# Tampa area guy here...ex-Texan



## Reelluvin (Jul 3, 2015)

Is there such a thing as an ex-Texan? NOPE. I used to live near Dallas but I moved to the Tampa Bay Area about 6 years ago. I miss many things about Texas, but it's hard to beat the water and fishing here. Luckily 2 of my kids still live there so I get back to TX a lot. I grew up in MD so I also fished the Chesapeake Bay quite a bit when I was younger.

I recently ordered a Hog Island SW16 for flats fishing near my house, hopefully I will take delivery before xmas. I also own a Tidewater 230LXF and run the tidewater owners forum.

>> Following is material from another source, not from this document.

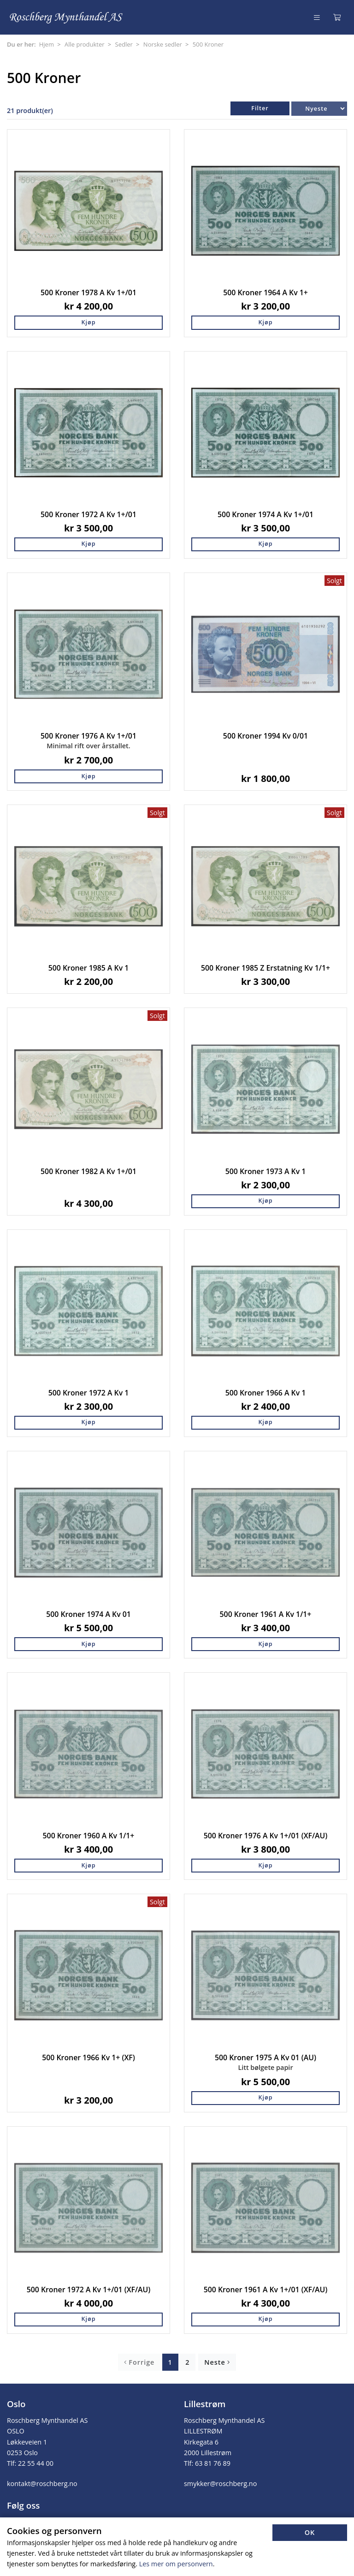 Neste (217, 2362)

You guys have a good informative forum here. Hopefully I will be able to contribute more once I take delivery of the HI and get her set up.


----------



## mtoddsolomon (Mar 25, 2015)

Welcome to the madness.


----------



## Roninrus1 (Mar 9, 2016)

Welcome from Deer Park, TX.


----------



## Reelluvin (Jul 3, 2015)

Thanks for the welcome!


----------



## Backwater (Dec 14, 2014)

What area in Tampa do you live and fish?


----------



## Reelluvin (Jul 3, 2015)

I'm up in Hudson Beach.


----------



## anytide (Jul 30, 2009)

Reelluvin said:


> I'm up in Hudson Beach.


stay in the channel....


----------



## Reelluvin (Jul 3, 2015)

The channel is always fun at low tide especially when the Shrimpers are coming out in the evening. Luckily my Tidewater has a pretty shallow draft. The main problem is just how narrow it is. Luckily it's not that busy most days.

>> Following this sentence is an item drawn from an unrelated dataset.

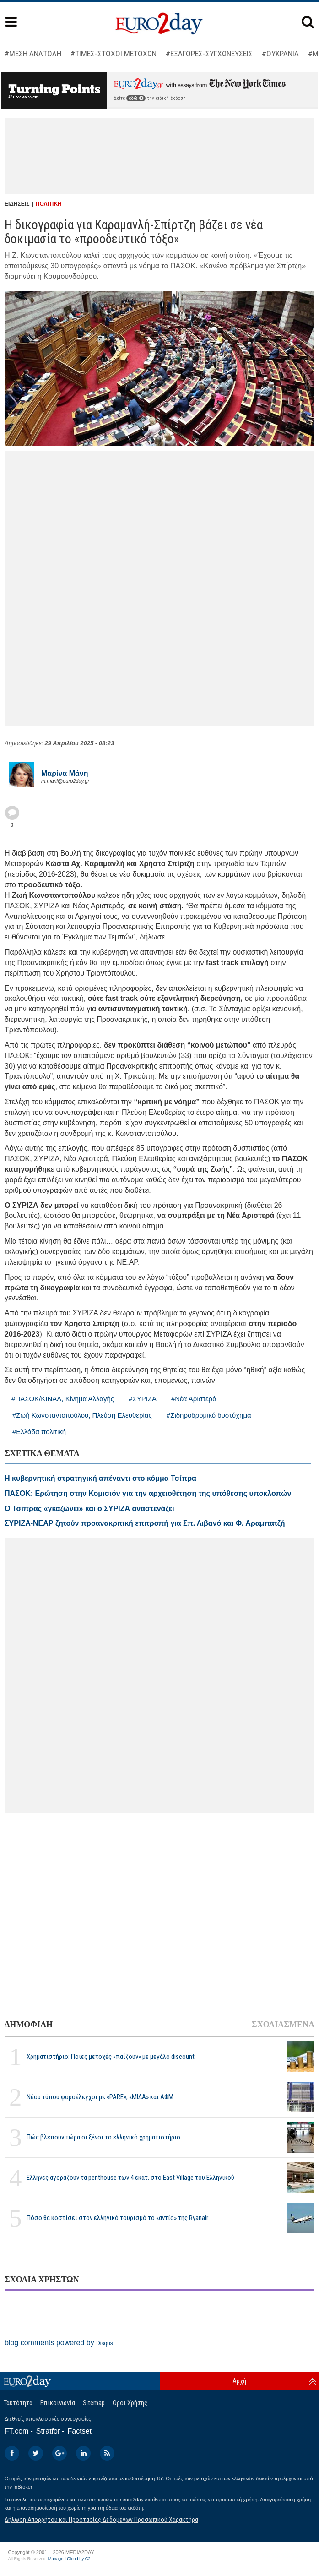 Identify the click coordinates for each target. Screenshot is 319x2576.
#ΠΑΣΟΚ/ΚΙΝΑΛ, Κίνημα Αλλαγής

I sold my Tracker hull a few days ago. It's been a LONG wait for the Hog Island SW16, but it's supposed to be delivered next week. We are installing a dock blocks drive on dock for it. It's good we decided to go that route instead of trailering because our local ramp is closed for renovations until the end of May. I plan to mount my 15hp that I had on the tracker plus convert my stern mount TM to a bow mount. I will upgrade to a 25hp at some point in the future. Can't wait!


----------